[Records contained in a dataset]
((

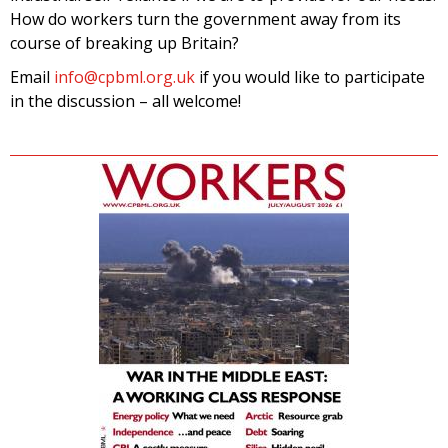
How do workers turn the government away from its
course of breaking up Britain?
Email
info@cpbml.org.uk
if you would like to participate
in the discussion – all welcome!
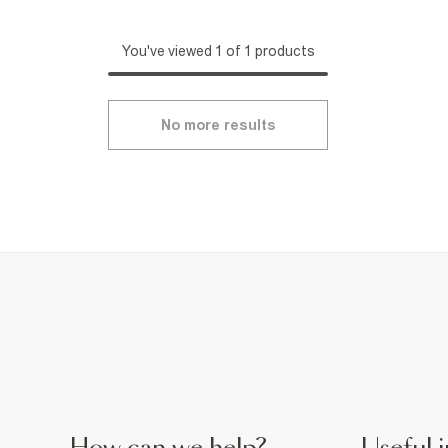
You've viewed 1 of 1 products
No more results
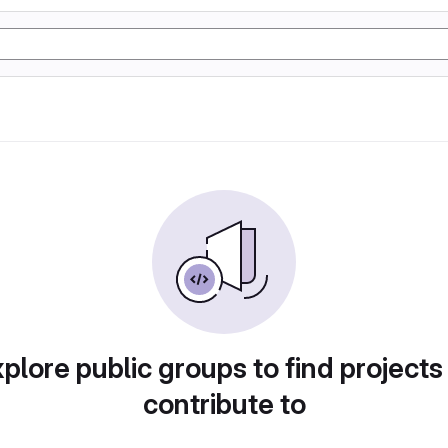
plore public groups to find projects
contribute to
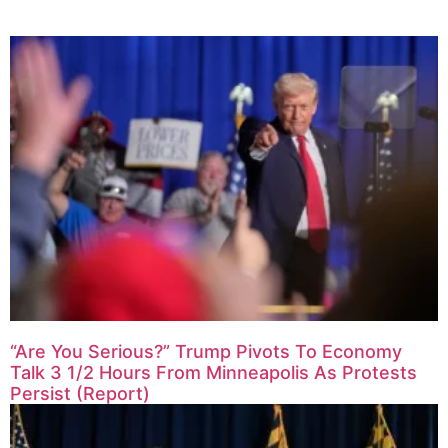
“Are You Serious?” Trump Pivots To Economy
Talk 3 1/2 Hours From Minneapolis As Protests
Persist (Report)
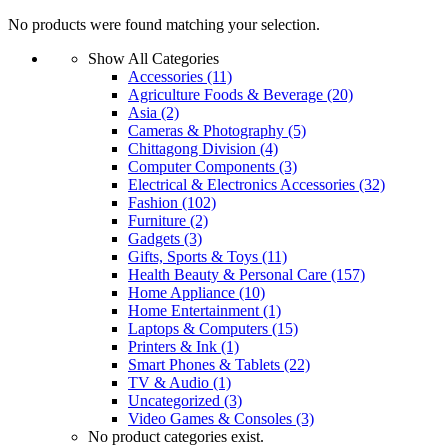
No products were found matching your selection.
Show All Categories
Accessories
(11)
Agriculture Foods & Beverage
(20)
Asia
(2)
Cameras & Photography
(5)
Chittagong Division
(4)
Computer Components
(3)
Electrical & Electronics Accessories
(32)
Fashion
(102)
Furniture
(2)
Gadgets
(3)
Gifts, Sports & Toys
(11)
Health Beauty & Personal Care
(157)
Home Appliance
(10)
Home Entertainment
(1)
Laptops & Computers
(15)
Printers & Ink
(1)
Smart Phones & Tablets
(22)
TV & Audio
(1)
Uncategorized
(3)
Video Games & Consoles
(3)
No product categories exist.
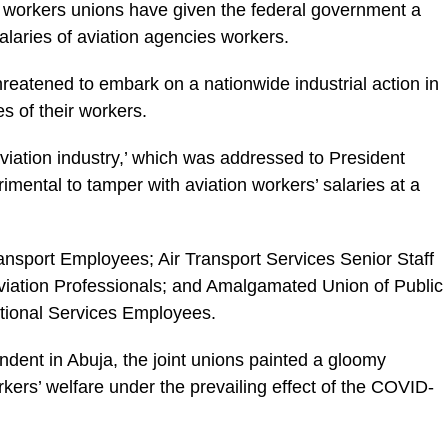
as workers unions have given the federal government a
alaries of aviation agencies workers.
hreatened to embark on a nationwide industrial action in
es of their workers.
e aviation industry,’ which was addressed to President
mental to tamper with aviation workers’ salaries at a
ransport Employees; Air Transport Services Senior Staff
 Aviation Professionals; and Amalgamated Union of Public
ational Services Employees.
ondent in Abuja, the joint unions painted a gloomy
orkers’ welfare under the prevailing effect of the COVID-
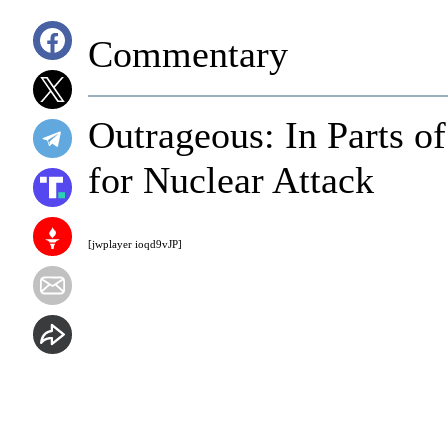
Commentary
Outrageous: In Parts of
for Nuclear Attack
[jwplayer ioqd9vJP]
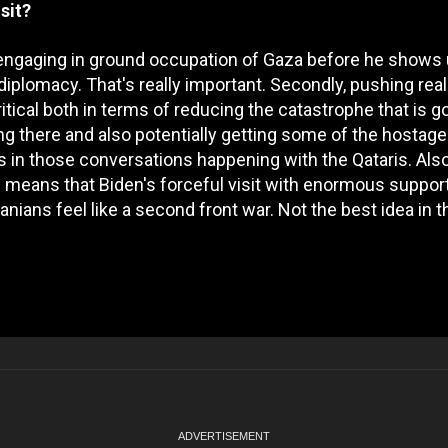
sit?
elis engaging in ground occupation of Gaza before he shows 
diplomacy. That's really important. Secondly, pushing real
itical both in terms of reducing the catastrophe that is g
ving there and also potentially getting some of the hostag
s in those conversations happening with the Qataris. Als
ps means that Biden's forceful visit with enormous support
nians feel like a second front war. Not the best idea in t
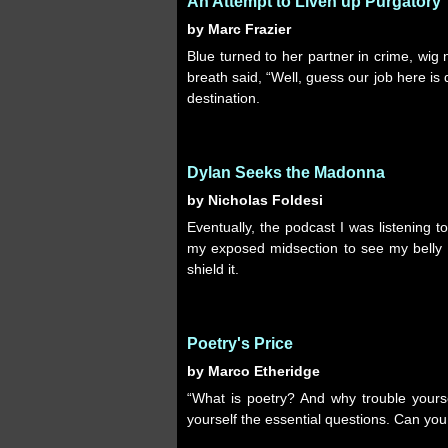
An Attempt to Liven up Purgatory
by Marc Frazier
Blue turned to her partner in crime, wig
breath said, “Well, guess our job here is d
destination.
Dylan Seeks the Madonna
by Nicholas Foldesi
Eventually, the podcast I was listening 
my exposed midsection to see my belly b
shield it.
Poetry's Price
by Marco Etheridge
“What is poetry? And why trouble yourse
yourself the essential questions. Can you e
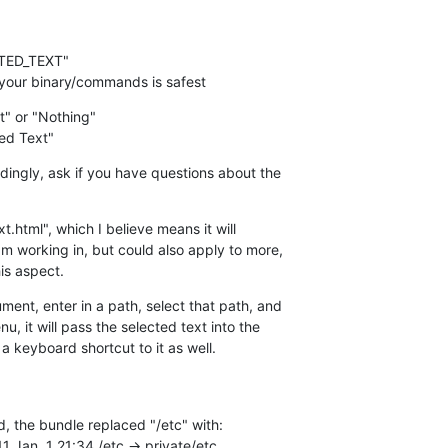
to your binary/commands is safest
t" or "Nothing"

ed Text"
ingly, ask if you have questions about the  

xt.html", which I believe means it will  

m working in, but could also apply to more,  

his aspect.
ent, enter in a path, select that path, and  

, it will pass the selected text into the  

 keyboard shortcut to it as well.
, the bundle replaced "/etc" with:

11 Jan  1 21:34 /etc -> private/etc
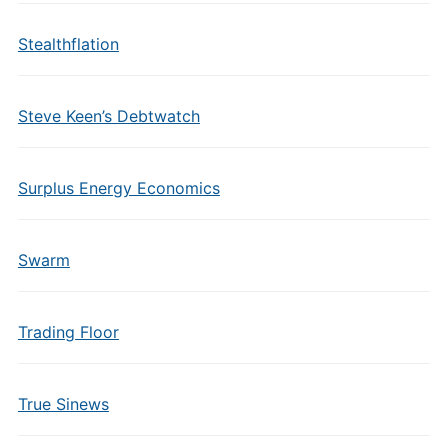
Stealthflation
Steve Keen’s Debtwatch
Surplus Energy Economics
Swarm
Trading Floor
True Sinews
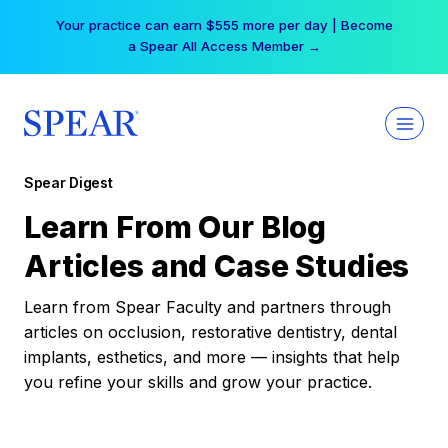
Skip
Your practice can earn $555 more per day | Become
to
a Spear All Access Member →
content
Spear Digest
Learn From Our Blog
Articles and Case Studies
Learn from Spear Faculty and partners through
articles on occlusion, restorative dentistry, dental
implants, esthetics, and more — insights that help
you refine your skills and grow your practice.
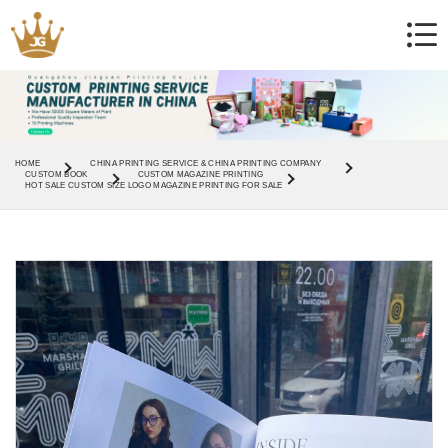
HOME
CHINA PRINTING SERVICE & CHINA PRINTING COMPANY
CUSTOM BOOK
CUSTOM MAGAZINE PRINTING
HOT SALE CUSTOM SIZE LOGO MAGAZINE PRINTING FOR SALE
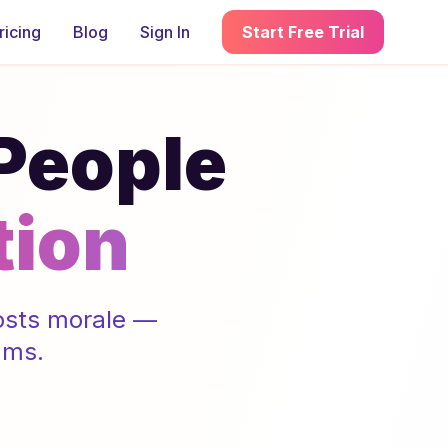
ricing
Blog
Sign In
Start Free Trial
 People
tion
oosts morale —
ams.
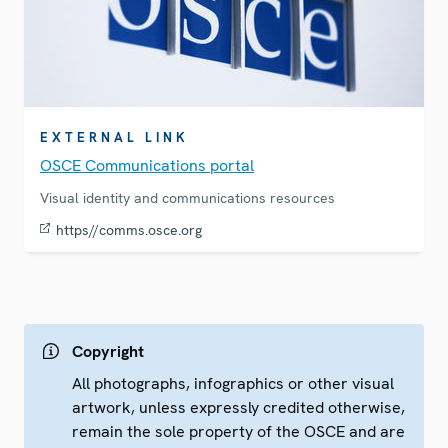
EXTERNAL LINK
OSCE Communications portal
Visual identity and communications resources
https//comms.osce.org
Copyright
All photographs, infographics or other visual
artwork, unless expressly credited otherwise,
remain the sole property of the OSCE and are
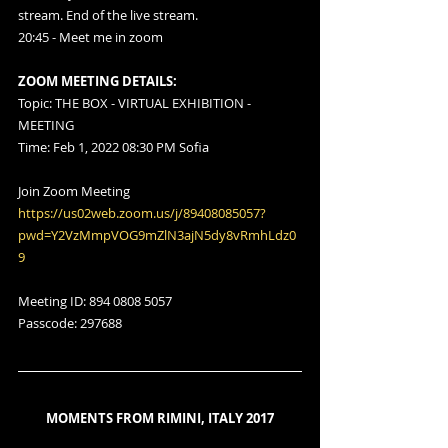
stream. End of the live stream.
20:45 - Meet me in zoom
ZOOM MEETING DETAILS:
Topic: THE BOX - VIRTUAL EXHIBITION - 
MEETING
Time: Feb 1, 2022 08:30 PM Sofia
Join Zoom Meeting
https://us02web.zoom.us/j/89408085057?
pwd=Y2VzMmpVOG9mZlN3ajN5dy8vRmhLdz0
9
Meeting ID: 894 0808 5057
Passcode: 297688
MOMENTS FROM RIMINI, ITALY 2017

))

> Exercise directions
Copy from the entries only those lines that hold the word "Services".

> Response box
ransport Employees; Air Transport Services Senior Staff
ational Services Employees.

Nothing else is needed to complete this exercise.